Providing both performance and flexibility are often seen as contradictory goals in designing large scale data implementations. In this talk we will discuss techniques for denormalisation and provide a framework for understanding the performance and flexibility implications of various design options. We will examine a variety of logical and physical design approaches and evaluate the trade offs between them. Specific recommendations are made for guiding the translation from a normalised logical data model to an engineered-for-performance physical data model. The role of dimensional modeling and various physical design approaches are discussed in detail. Best practices in the use of surrogate keys is also discussed. The focus is on understanding the benefit (or not) of various denormalisation approaches commonly taken in analytic database designs.
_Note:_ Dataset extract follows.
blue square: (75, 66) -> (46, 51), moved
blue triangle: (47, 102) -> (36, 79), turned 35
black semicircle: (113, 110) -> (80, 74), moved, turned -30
This course presents statistical, computational and machine-learning techniques for predictive detection of fraud and security breaches. These methods are shown in the context of use cases for their application, and include the extraction of business rules and a framework for the interoperation of human, rule-based, predictive and outlier-detection methods. Methods presented include predictive tools that do not rely on explicit fraud labels, as well as a range of outlier-detection techniques including unsupervised learning methods, notably the powerful random-forest algorithm, which can be used for all supervised and unsupervised applications, as well as cluster analysis, visualisation and fraud detection based on Benford’s law. The course will also cover the analysis and visualisation of social-network data. A basic knowledge of R and predictive analytics is advantageous.
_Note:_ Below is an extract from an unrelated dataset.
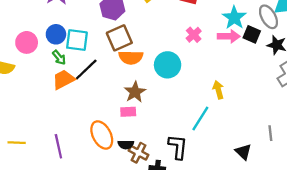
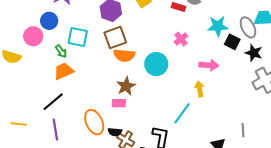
cyan star: (234, 18) -> (218, 26), turned 30
blue circle: (56, 34) -> (49, 21), moved
pink arrow: (229, 36) -> (209, 65), moved
black line: (86, 70) -> (53, 102), moved

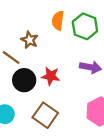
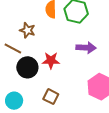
brown square: (45, 115) -> (51, 97), size x0.7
This course describes the cultural and organisational aspects required for an organisation on the digital transformation path. A healthy corporate culture around data awareness is imperative to leverage the potential and value of data to the benefit of a company's business model. The organisation needs to reflect the culture and reward those who add value to a corporation by using data and analytics. Content presented explains personality and skill identification, how to prototype an agile analytics organisation and describe how to validate change capabilities, close gaps and execute a transition strategy.
Data science is the key to business success in the information economy. This workshop will teach you about best practices in deploying a data science capability for your organisation. Technology is the easy part; the hard part is creating the right organisational and delivery framework in which data science can be successful in your organisation. We will discuss the necessary skill sets for a successful data scientist and the environment that will allow them to thrive. We will draw a strong distinction between “Data R&D” and “Data Product” capabilities within an enterprise and speak to the different skill sets, governance, and technologies needed across these areas. We will also explore the use of open data sets and open source software tools to enable best results from data science in large organisations. Advanced data visualisation will be described as a critical component of a big data analytics deployment strategy. We will also talk about the many pitfalls and how to avoid them.
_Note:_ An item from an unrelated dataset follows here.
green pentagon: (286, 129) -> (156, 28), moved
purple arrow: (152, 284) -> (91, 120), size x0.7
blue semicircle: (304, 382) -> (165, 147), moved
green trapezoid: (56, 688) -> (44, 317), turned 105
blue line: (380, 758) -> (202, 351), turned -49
This full-day workshop examines the emergence of new trends in data warehouse implementation and the deployment of analytic ecosystems. We will discuss new platform technologies such as columnar databases, in-memory computing, and cloud-based infrastructure deployment. We will also examine the concept of a “logical” data warehouse – including and ecosystem of both commercial and open source technologies. Real-time analytics and in-database analytics will also be covered. The implications of these developments for deployment of analytic capabilities will be discussed with examples in future architecture and implementation. This workshop also presents best practices for deployment of next generation analytics using AI and machine learning.
Optimiser choices in determining the execution plan for complex queries is a dominant factor in the performance delivery for a data foundation environment. The goal of this workshop is to de-mystify the inner workings of cost-based optimisation for complex query workloads. We will discuss the differences between rule-based optimisation and cost-based optimisation with a focus on how a cost-based optimization enumerates and selects among possible execution plans for a complex query. The influences of parallelism and hardware configuration on plan selection will be discussed along with the importance of data demographics. Advanced statistics collection is discussed as the foundational input for decision-making within the cost-based optimiser. Performance characteristics and optimiser selection among different join and indexing opportunities will also be discussed with examples. The inner workings of the query re-write engine will be described along with the performance implications of various re-write strategies.
Social networking via Web 2.0 applications such as LinkedIn and Facebook has created huge interest in understanding the connections between individuals to predict patterns of churn, influencers related to early adoption of new products and services, successful pricing strategies for certain kinds of services, and customer segmentation. We will explain how to use these advanced analytic techniques with mini case studies across a wide range of industries including telecommunications, financial services, health care, retailing, and government agencies.